CMS releases a new rule for hospitals, healthcare organizations criticize the decision, the rule goes into effect anyway, and the cycle continues. Peter Pronovost, MD, PhD, wants to see this story be rewritten.
For example, the CMS will require hospitals to adopt its severe sepsis/septic shock management bundle, known as SEP-1, by 2026. Several organizations have pushed back on the rule, including the American Hospital Association, the Infectious Disease Society of America, the American College of Emergency Physicians, the Pediatric Infectious Diseases Society, the Society for Healthcare Epidemiology of America, the Society of Hospital Medicine and the Society of Infectious Diseases Pharmacists.
Opponents say some of the SEP-1 measures are outdated, adding that early adopters experienced "increased broad-spectrum antibiotic use, lactate measurements and aggressive fluid resuscitation for patients with suspected sepsis but [did not have] decreased mortality rates."
Hospitals that do not comply could lose thousands of dollars in Medicare and Medicaid funding.
Dr. Pronovost, chief quality and clinical transformation officer of Cleveland-based University Hospitals, told Becker's the sparring between healthcare organizations undermines quality care.

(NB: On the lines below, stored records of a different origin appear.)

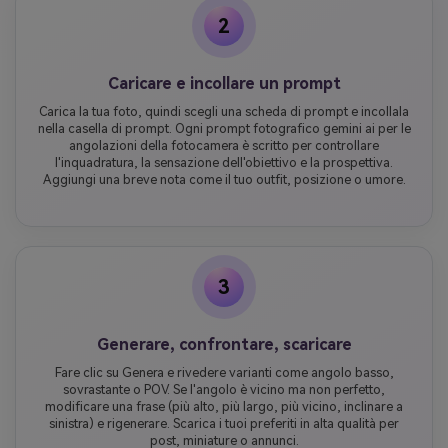
2
Caricare e incollare un prompt
Carica la tua foto, quindi scegli una scheda di prompt e incollala
nella casella di prompt. Ogni prompt fotografico gemini ai per le
angolazioni della fotocamera è scritto per controllare
l'inquadratura, la sensazione dell'obiettivo e la prospettiva.
Aggiungi una breve nota come il tuo outfit, posizione o umore.
3
Generare, confrontare, scaricare
Fare clic su Genera e rivedere varianti come angolo basso,
sovrastante o POV. Se l'angolo è vicino ma non perfetto,
modificare una frase (più alto, più largo, più vicino, inclinare a
sinistra) e rigenerare. Scarica i tuoi preferiti in alta qualità per
post, miniature o annunci.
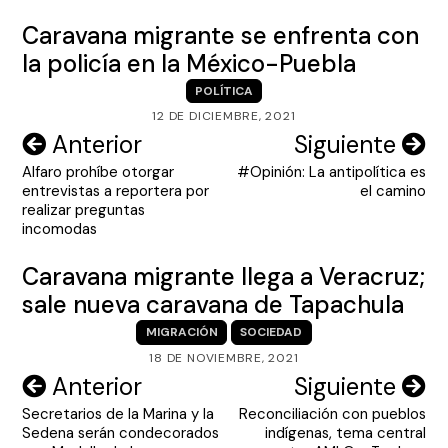
Caravana migrante se enfrenta con
la policía en la México-Puebla
POLÍTICA
12 DE DICIEMBRE, 2021
Navegación
Anterior
Siguiente
Alfaro prohíbe otorgar
#Opinión: La antipolítica es
de
entrevistas a reportera por
el camino
entradas
realizar preguntas
incomodas
Caravana migrante llega a Veracruz;
sale nueva caravana de Tapachula
MIGRACIÓN
SOCIEDAD
18 DE NOVIEMBRE, 2021
Navegación
Anterior
Siguiente
Secretarios de la Marina y la
Reconciliación con pueblos
de
Sedena serán condecorados
indígenas, tema central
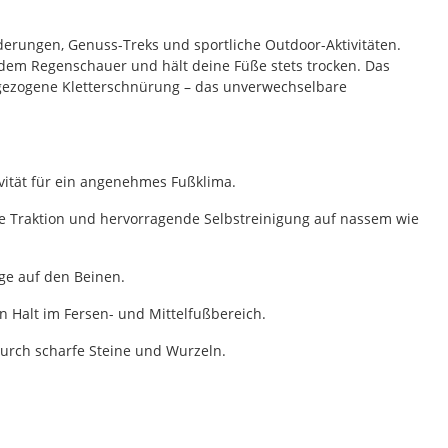
nderungen, Genuss-Treks und sportliche Outdoor-Aktivitäten.
dem Regenschauer und hält deine Füße stets trocken. Das
 gezogene Kletterschnürung – das unverwechselbare
vität für ein angenehmes Fußklima.
ge Traktion und hervorragende Selbstreinigung auf nassem wie
ge auf den Beinen.
n Halt im Fersen- und Mittelfußbereich.
rch scharfe Steine und Wurzeln.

"That is a tension I think that we need to avoid because, besides not being good for patients, it really hurts the whole credibility of all quality improvement as something to gain or it's just a box to check," he said.
"What I would love to see is for measures where that tension exists, having CMS have a process to resolve," Dr. Pronovost added. "Right now, docs or AHA will raise these issues, CMS will explain why they think their logic is right and [they are] typically talking past each other."
Before finalizing any rule, CMS calls for feedback on a proposed draft. In response to the SEP-1 draft, commenters said the measure's documentation expectations would burden hospitals and potentially create incentives for the overuse of antibiotics.
In its final draft, CMS stated, "We respectfully disagree with commenters who believe the burden of the severe sepsis and septic shock: management bundle measure outweighs the benefits."
Instead of organizations speaking into their own microphones and ignoring one another, Dr. Pronovost recommends that CMS organizes expert panel discussions, pilots new measures and sets up a process for continuous feedback.
"Are we going to respect each other's wisdom and bring people together to stop the problem? When you do that, you solve problems better, faster, cheaper," Dr. Pronovost said. "I'd love to see a more dynamic approach to quality measurement where we shorten the cycle time for all the approvals … I get that CMS is large, but the consequences are also very large."